Prêtez-vous attention aux remarques sur les réseaux sociaux ?
Oui, sauf que j’ai appris à prendre du recul depuis mon premier Tour de France sur France Télévisions. Certains internautes très attachés à Thierry Adam se sont lâchés, parfois injustement à mon sujet. Ils se sont sentis dépossédés d’une des voix historiques de la Grande Boucle, et n’ont pas hésité à s’acharner sur moi. J’ai donc dû me créer une carapace pour passer outre les premières vagues de critiques, et puis cela fait partie du job. Aujourd’hui encore, je reste curieux, et prends la température sur Twitter notamment. Je ne refuse pas la critique, dès lors qu’elle est constructive et bienveillante. Quant aux insultes, et autres remarques trash, cela me fait plutôt rigoler.
Après deux décennies de commentaires, ressentez-vous une forme de lassitude ?
Loin de là! Je suis toujours très content d’exercer mon métier, c’est d’ailleurs pourquoi je suis encore plus méticuleux qu’avant. Commenter le Tour de France pour le service public est une responsabilité énorme. J’ai conscience d’être épié, parfois envié, c’est ce qui me stimule et m’invite à être exemplaire.
Quel est votre meilleur souvenir en tant que commentateur sportif ?
J’ai vécu de grands moments dans le ski. La discipline n’est pas confidentielle, mais repose encore sur des valeurs familiales. C’est un petit milieu. Mes années de commentaires m’ont permis de nouer des liens étroits avec les athlètes. J’ai même réussi à me faire de vrais amis comme Jean-Pierre Vidal, ou Jean-Baptiste Grange. Je sentais que je faisais modestement partie de la famille ski. Je garde aussi en mémoire les deux coups de tonnerre d’Usain Bolt aux Jeux Olympiques de Pékin en 2008. Avoir été témoin de mon vivant d’une telle prouesse est juste incroyable.

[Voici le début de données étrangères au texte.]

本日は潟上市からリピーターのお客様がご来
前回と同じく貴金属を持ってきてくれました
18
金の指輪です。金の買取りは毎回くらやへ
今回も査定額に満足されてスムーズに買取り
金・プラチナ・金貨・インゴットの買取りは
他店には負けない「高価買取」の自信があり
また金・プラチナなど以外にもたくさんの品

Après les souvenirs, finissons par les conseils. Quelles astuces pouvez-vous donner à tous les jeunes journalistes qui veulent se lancer dans le sport ?
Il faut beaucoup d’humilité, ne pas se prendre pour un autre, et surtout cultiver ses différences. Nous avons tous des sensibilités et facultés propres. Un timbre de voix, une plume, une expressivité naturelle, des mimiques… Autant de distinctions qu’il ne faut pas gommer pour se différencier. À vouloir rentrer dans un moule, on se tire une balle dans le pied. Le but est d’apporter sa propre touche. D’autre part, s’ils veulent atteindre leur rêve, les jeunes doivent impérativement respecter la langue française. En tant que journaliste présentateur, nous sommes sous le feu des projecteurs et avons un devoir d’exemplarité en matière d’expression orale. Il faut avoir s’exprimer avec un vocabulaire riche et varié pour véritablement tirer son épingle du jeu.